Containers
Running WordPress on Amazon ECS on AWS Fargate with Amazon EFS
I built my first website back in 1997. It was a fan site for my then favorite musician. I didn’t know much about creating websites, but I had a burning desire to tell the World Wide Web (as if anyone was listening) about my musical preferences. The floppy-disk-booted-PCs in my school’s computer lab ran MS-DOS, and the lab teacher was only trained in Basic, so most of my “web development” knowledge came from finding cool websites and, ahem, shamelessly copying their code (special thanks to whoever thought of the “view source” button). I proceeded to learn the absolute minimum amount of HTML I needed to create a web page, but within few hours, it became painfully apparent that with my limited experience, I am not going to be able to build anything worthwhile. Internet gurus told me that a website without CSS, PHP, JavaScript, Java applets, and not to mention a sleek Macromedia Shockwave animation is going to be a joke. So while I did, at the end of the day, create a site, it took way too long, and the results weren’t polished enough for my preference.

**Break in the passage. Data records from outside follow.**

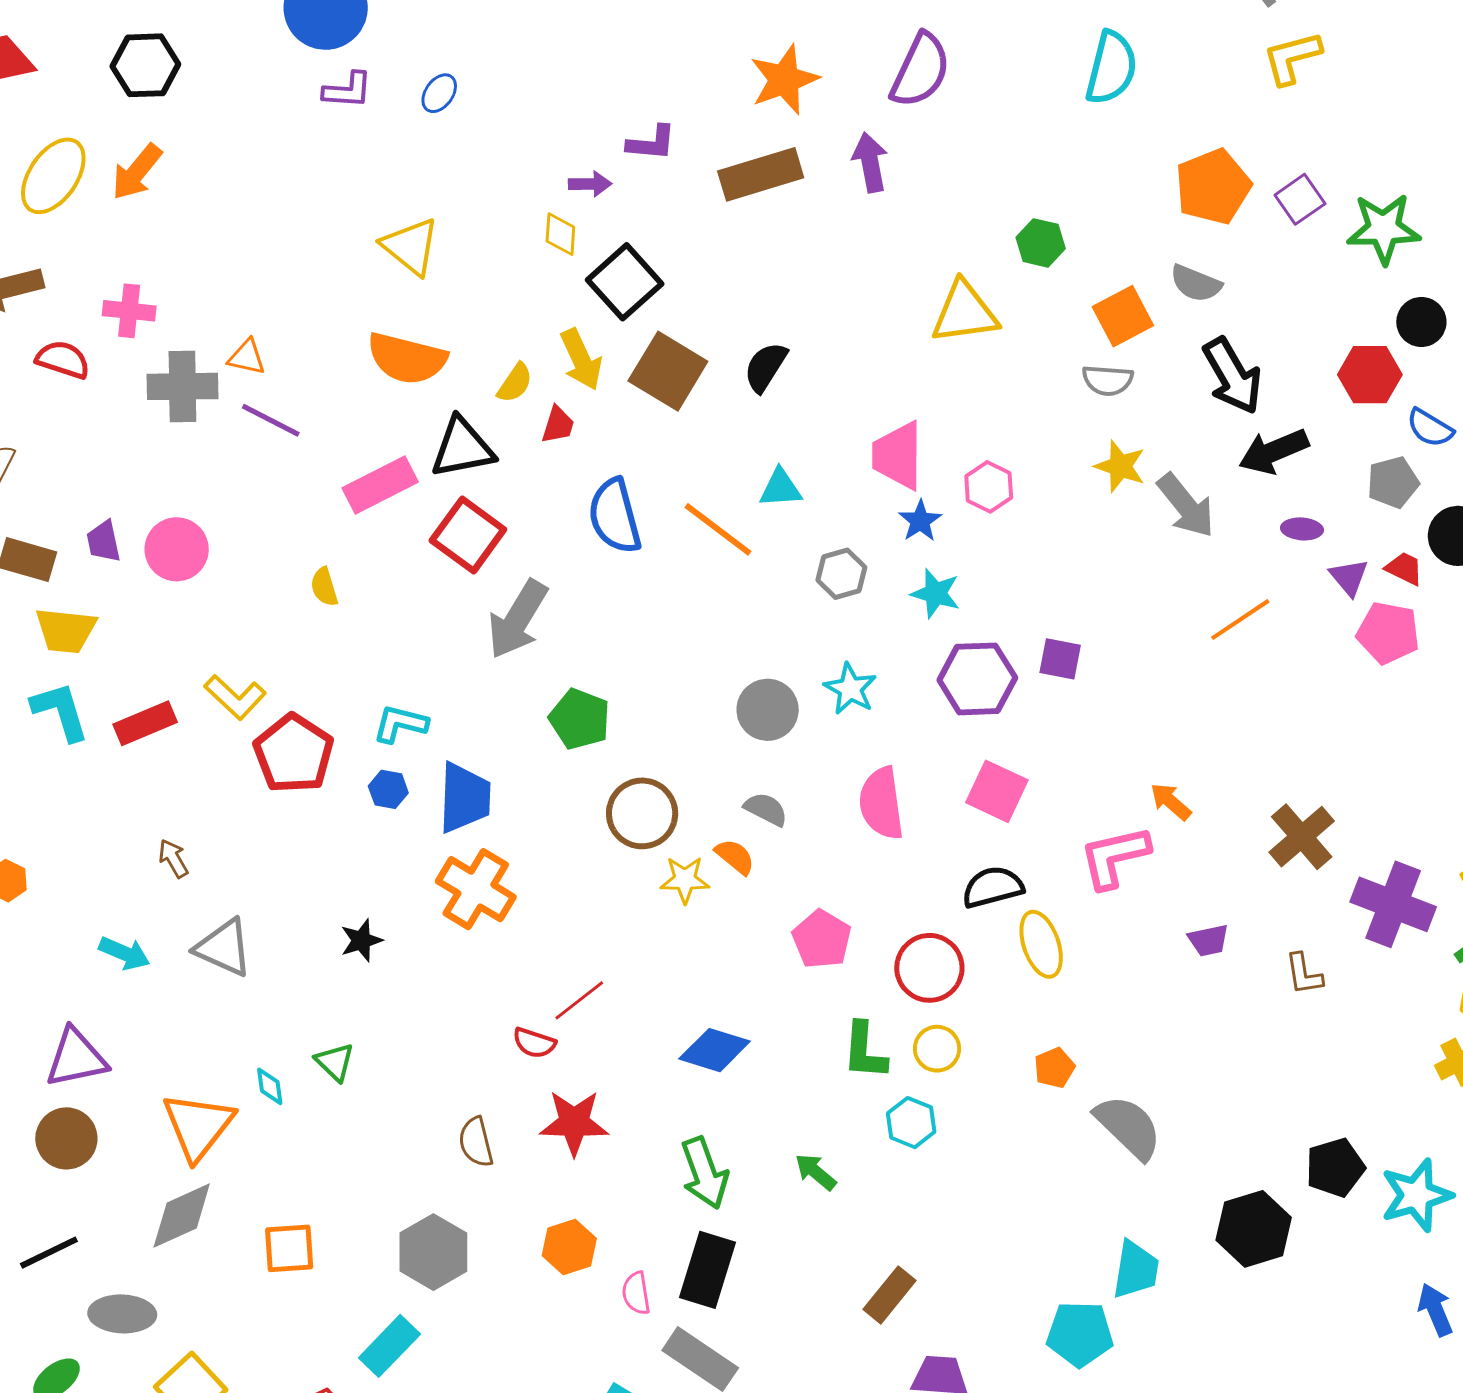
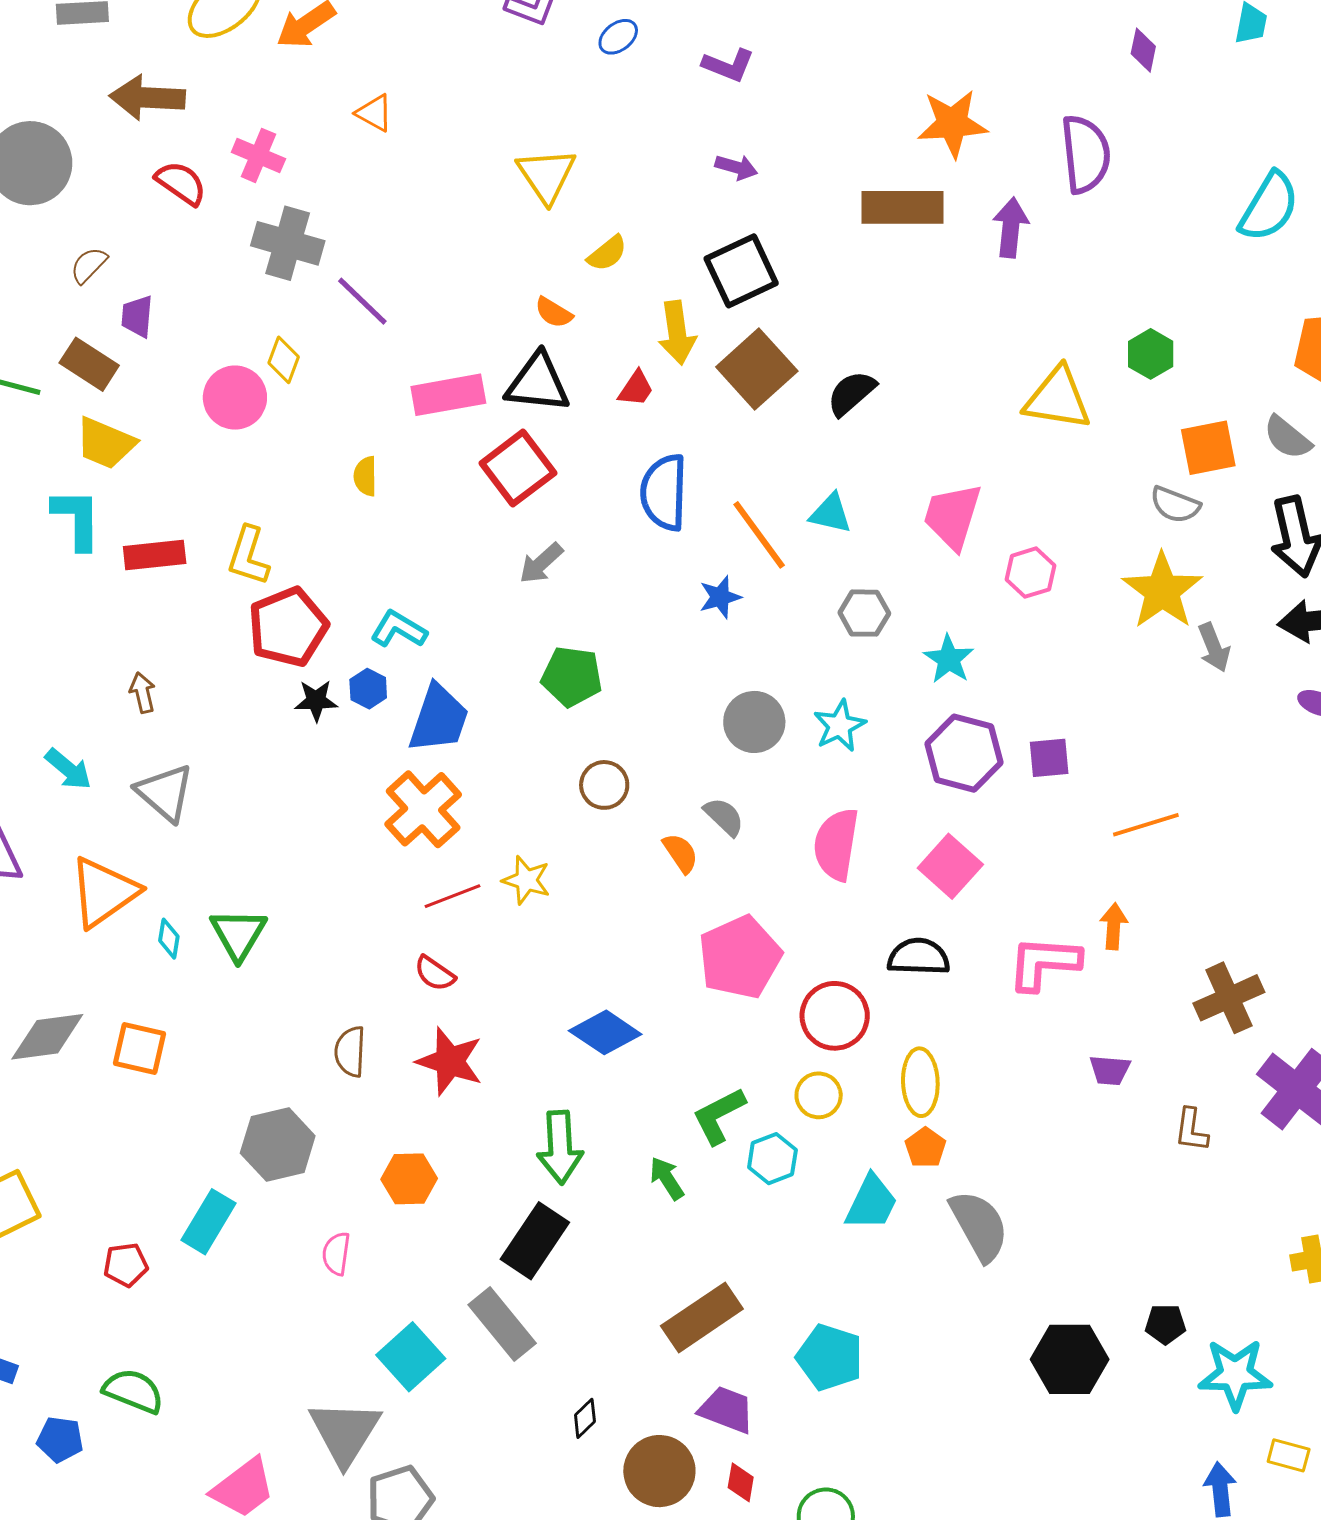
purple semicircle: (920, 70) -> (1085, 154), turned -48
purple L-shape: (651, 143) -> (728, 65), moved
yellow diamond: (560, 234) -> (284, 360), moved
orange triangle: (247, 357) -> (374, 113), moved
orange semicircle: (407, 358) -> (554, 313), moved, size x0.5
yellow semicircle: (515, 383) -> (607, 253), moved
yellow star: (1120, 466) -> (1162, 591), size x1.5
gray arrow: (1186, 506) -> (1214, 647), size x0.7
blue star: (920, 521) -> (720, 597), moved
purple trapezoid: (104, 542) -> (137, 316), moved
gray arrow: (518, 619) -> (541, 563), size x0.6
orange line: (1240, 620) -> (1146, 825), moved
purple square: (1060, 659) -> (1049, 758), turned -33
yellow L-shape: (235, 697) -> (248, 556), turned 48
green pentagon: (580, 719) -> (572, 676), turned -30
orange arrow: (1171, 802) -> (1114, 926), turned 36
brown circle: (642, 813) -> (604, 785), size x0.7
yellow star: (685, 880) -> (526, 880), moved
pink pentagon: (822, 939) -> (740, 957), size x1.4
black star: (361, 940) -> (316, 701), moved
yellow ellipse: (1041, 944) -> (920, 1082), moved
red line: (579, 1000) -> (452, 896), moved
green L-shape: (864, 1051) -> (719, 1116), moved, turned 42
green triangle: (335, 1062) -> (238, 934), size x1.4
orange pentagon: (1054, 1068) -> (925, 1148), turned -30
orange triangle: (198, 1126) -> (104, 892), moved
black pentagon: (1335, 1167) -> (1165, 1324), size x0.7
orange square: (289, 1248) -> (140, 1049), moved
cyan trapezoid: (1136, 1270) -> (871, 1203), moved
pink semicircle: (636, 1293) -> (336, 1254), moved
brown rectangle: (890, 1295) -> (702, 1317), size x1.4
cyan pentagon: (1080, 1334) -> (830, 1357), moved
cyan rectangle: (389, 1346) -> (208, 1222), turned -30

Thankfully, a lot has changed in the two decades. Today, anyone can create a professional-looking website with a few clicks. Content Management Systems (CMS) like WordPress have made it possible to build sites, blogs, forums, and more with minimal technical experience. One doesn’t need to possess programming skills to create a website. Unsurprisingly, w3ctechs claims that 40% of web uses WordPress, and it powers some of the most trafficked websites.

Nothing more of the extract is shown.